● Problem statement:
Omit all pictures and transcribe only the lines in the entries below that run from the line with "Politica de Cancelacion y Devolucion" through the line with "発生時刻：2008年08月25日 06時56分頃".
** Opening Input block **
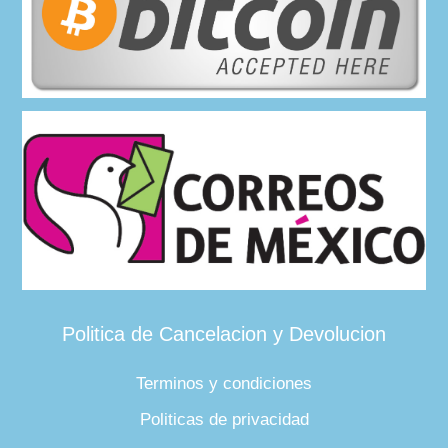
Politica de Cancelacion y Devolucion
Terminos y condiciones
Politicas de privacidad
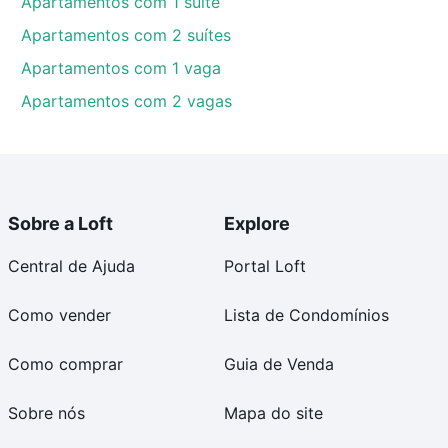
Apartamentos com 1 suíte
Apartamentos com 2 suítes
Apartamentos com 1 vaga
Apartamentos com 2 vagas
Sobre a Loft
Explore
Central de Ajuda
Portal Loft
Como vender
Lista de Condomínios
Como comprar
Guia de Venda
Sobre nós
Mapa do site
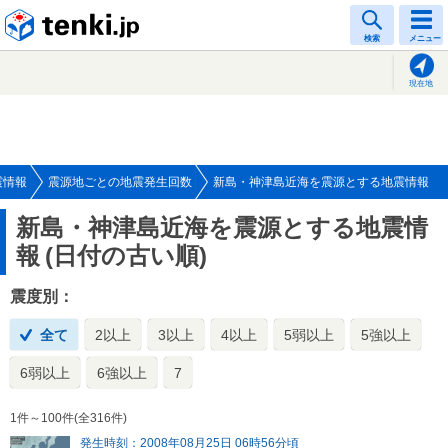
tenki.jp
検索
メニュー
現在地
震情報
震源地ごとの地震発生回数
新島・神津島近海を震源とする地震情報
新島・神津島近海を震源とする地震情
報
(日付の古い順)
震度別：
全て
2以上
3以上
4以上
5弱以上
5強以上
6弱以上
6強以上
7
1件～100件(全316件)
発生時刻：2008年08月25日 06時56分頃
** Closing Input block **
** Opening Input block **
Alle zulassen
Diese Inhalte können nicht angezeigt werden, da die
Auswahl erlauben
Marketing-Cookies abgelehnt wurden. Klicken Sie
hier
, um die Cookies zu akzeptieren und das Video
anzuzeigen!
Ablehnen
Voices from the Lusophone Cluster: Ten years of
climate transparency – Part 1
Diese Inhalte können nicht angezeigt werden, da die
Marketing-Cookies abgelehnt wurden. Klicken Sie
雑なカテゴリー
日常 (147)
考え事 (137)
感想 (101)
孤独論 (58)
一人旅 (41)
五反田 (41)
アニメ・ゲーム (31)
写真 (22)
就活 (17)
** Closing Input block **
● Solution for this exercise:
Politica de Cancelacion y Devolucion
Terminos y condiciones
Politicas de privacidad
Apartamentos com 1 suíte
Apartamentos com 2 suítes
Apartamentos com 1 vaga
Apartamentos com 2 vagas
Sobre a Loft
Explore
Central de Ajuda
Portal Loft
Como vender
Lista de Condomínios
Como comprar
Guia de Venda
Sobre nós
Mapa do site
tenki.jp
検索
メニュー
現在地
震情報
震源地ごとの地震発生回数
新島・神津島近海を震源とする地震情報
新島・神津島近海を震源とする地震情
報
(日付の古い順)
震度別：
全て
2以上
3以上
4以上
5弱以上
5強以上
6弱以上
6強以上
7
1件～100件(全316件)
発生時刻：2008年08月25日 06時56分頃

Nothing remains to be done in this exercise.